Processing of Semen Samples

Seminal plasma was prepared by differential centrifugation. Fresh semen samples were placed in 1.5-mL Eppendorf tubes after liquefaction and spun at 2000 x g for 10 minutes at room temperature in Heraeus Biofuge 28 RS centrifuge. This low-speed supernatant constitutes the plasma fraction. The supernatants from this spin were transferred into new 1.5-mL Eppendorf tubes and were deep-frozen at -72°C for batchwise measurement.

Semen Analysis

Conventional seminal fertility parameters were measured according to the WHO guidelines as described in the WHO "golden" laboratory manual for the examination of human semen and sperm-cervical mucus interaction (World Health Organization, 2000).

Factor IX and IXa Assays

     Factor IX Assay— Factor IX activity was measured by a 1-stage factor assay based on PT/APTT using ACL 300R analyzer (Instrumentation Laboratory, Warrington, United Kingdom).

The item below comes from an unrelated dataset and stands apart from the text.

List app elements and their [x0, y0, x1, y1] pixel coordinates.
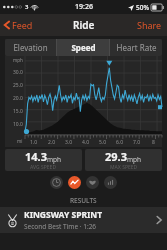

The standard curve was reproducible (n = 4; r = 0.991; P < .001; Figure 1a). Samples giving values higher than the top standard were diluted, reassayed, and the reading corrected for the dilution factor.

View larger version (11K): [in this window] [in a new window]   Figure 1. (a) A typical standard curve for the factor IX assay. (b) A typical standard curve for the factor IXa assay.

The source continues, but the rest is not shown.